Netherlands/ Madagascar: Dutch ship captain Bontekoe barters for goods on an island off Madagascar in 1619. To the left, a Dutch sailor entertains the locals with his fiddle.

Willem Ysbrandtszoon Bontekoe (1587—1657) was born in Hoorn in Holland. In 1607, at the age of 20, Bontekoe succeeded his father as captain of the ship Bontekoe. In 1617, the ship was seized by Barbary pirates and Bontekoe ended up at a slave market. He was bought free, but his ship was lost. He became a skipper for the Dutch East India Company (VOC), and made just one eventful voyage for the company (1618–25).

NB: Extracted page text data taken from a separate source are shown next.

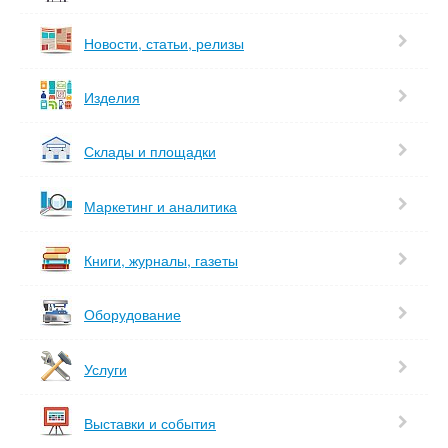
Новости, статьи, релизы
Изделия
Склады и площадки
Маркетинг и аналитика
Книги, журналы, газеты
Оборудование
Услуги
Выставки и события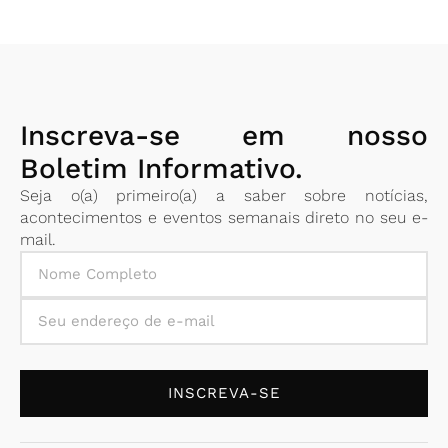
Inscreva-se em nosso
Boletim Informativo.
Seja o(a) primeiro(a) a saber sobre notícias,
acontecimentos e eventos semanais direto no seu e-
mail.
INSCREVA-SE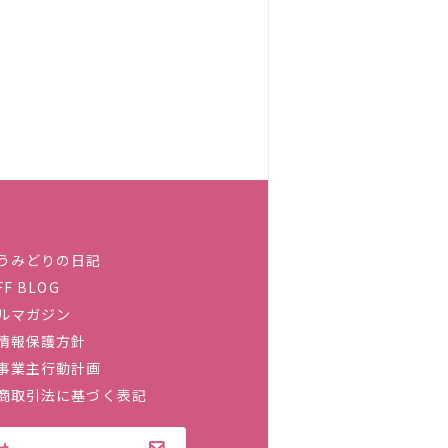
うみどりの日記
FF BLOG
ルマガジン
情報保護方針
事業主行動計画
商取引法に基づく表記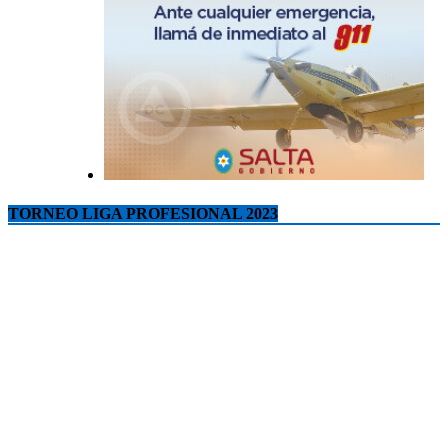
TORNEO LIGA PROFESIONAL 2023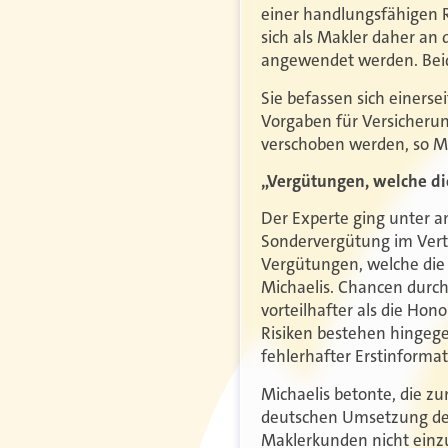
einer handlungsfähigen R
sich als Makler daher an
angewendet werden. Beide
Sie befassen sich einerse
Vorgaben für Versicherun
verschoben werden, so Mi
„Vergütungen, welche di
Der Experte ging unter a
Sondervergütung im Vertr
Vergütungen, welche die 
Michaelis. Chancen durch
vorteilhafter als die Hon
Risiken bestehen hingege
fehlerhafter Erstinforma
Michaelis betonte, die zu
deutschen Umsetzung der 
Maklerkunden nicht einz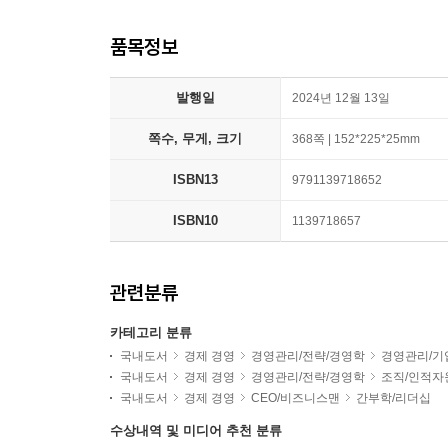
품목정보
발행일
2024년 12월 13일
쪽수, 무게, 크기
368쪽 | 152*225*25mm
ISBN13
9791139718652
ISBN10
1139718657
관련분류
카테고리 분류
국내도서
경제 경영
경영관리/전략/경영학
경영관리/기
국내도서
경제 경영
경영관리/전략/경영학
조직/인적자
국내도서
경제 경영
CEO/비즈니스맨
간부학/리더십
수상내역 및 미디어 추천 분류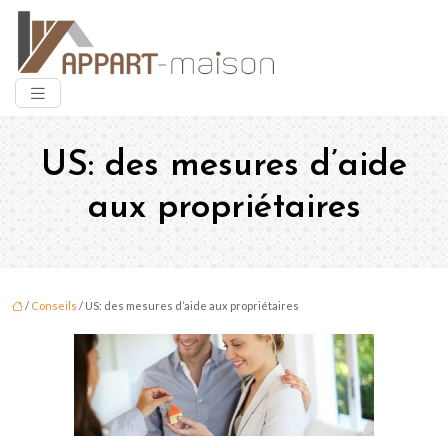
US: des mesures d’aide
aux propriétaires
/
Conseils
/ US: des mesures d’aide aux propriétaires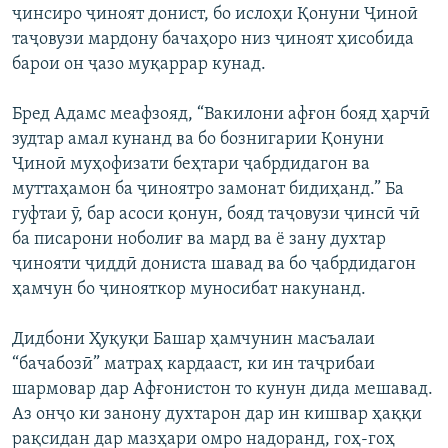
ҷинсиро ҷиноят донист, бо ислоҳи Қонуни Ҷиноӣ
таҷовузи мардону бачаҳоро низ ҷиноят ҳисобида
барои он ҷазо муқаррар кунад.
Бред Адамс меафзояд, “Вакилони афғон бояд ҳарчӣ
зудтар амал кунанд ва бо бознигарии Қонуни
Ҷиноӣ муҳофизати беҳтари ҷабрдидагон ва
муттаҳамон ба ҷиноятро замонат бидиҳанд.” Ба
гуфтаи ӯ, бар асоси қонун, бояд таҷовузи ҷинсӣ чӣ
ба писарони ноболиғ ва мард ва ё зану духтар
ҷинояти ҷиддӣ дониста шавад ва бо ҷабрдидагон
ҳамчун бо ҷинояткор муносибат накунанд.
Дидбони Ҳуқуқи Башар ҳамчунин масъалаи
“бачабозӣ” матраҳ кардааст, ки ин таҷрибаи
шармовар дар Афғонистон то кунун дида мешавад.
Аз онҷо ки занону духтарон дар ин кишвар ҳаққи
рақсидан дар мазҳари омро надоранд, гоҳ-гоҳ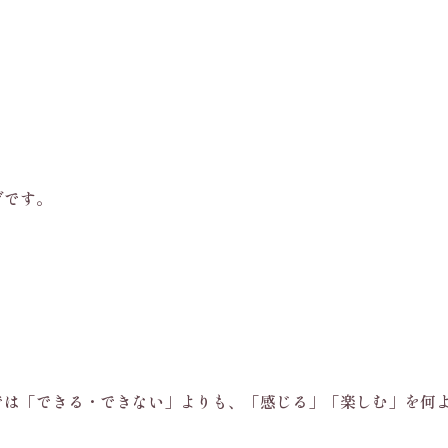
グです。
レッスンでは「できる・できない」よりも、「感じる」「楽しむ」を何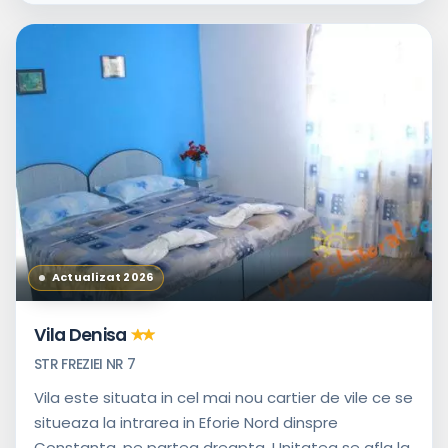
Actualizat 2026
Vila Denisa
STR FREZIEI NR 7
Vila este situata in cel mai nou cartier de vile ce se
situeaza la intrarea in Eforie Nord dinspre
Constanta, pe partea dreapta. Unitatea se afla la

After a pleasant nine-day stay on Ile Sainte-Marie near Madagascar, things went badly wrong. A fire, caused by a shipmate accidentally setting fire to a cask of brandy, caused the gunpowder magazine to explode and sink the ship. Of the 119 still on the ship only two survived, including Bontekoe, but he was wounded. There were 70 in two lifeboats, so 72 survived. Sails were made from the shirts of the crew. They were shipwrecked at sea; some drank seawater or urine. Bontekoe did the latter until it became too concentrated. Sometimes there was relief by catching birds and flying fish, and by drinking rainwater. The hunger became so severe again that the crew decided to soon kill the cabin boys. Bontekoe writes that he was against that, so they agreed to wait three more days. Just in time, 13 days after the shipwreck, they reached land where they could eat coconuts. It was an island in the Sunda Strait, 15 miles off Sumatra.

Bontekoe became widely known for a journal of his adventures that was published in 1646 under the delightful title, ‘Journal or Memorable Description of the East Indian Voyage of Willem Bontekoe from Hoorn, Including Many Remarkable and Dangerous Things that Happened to Him There’.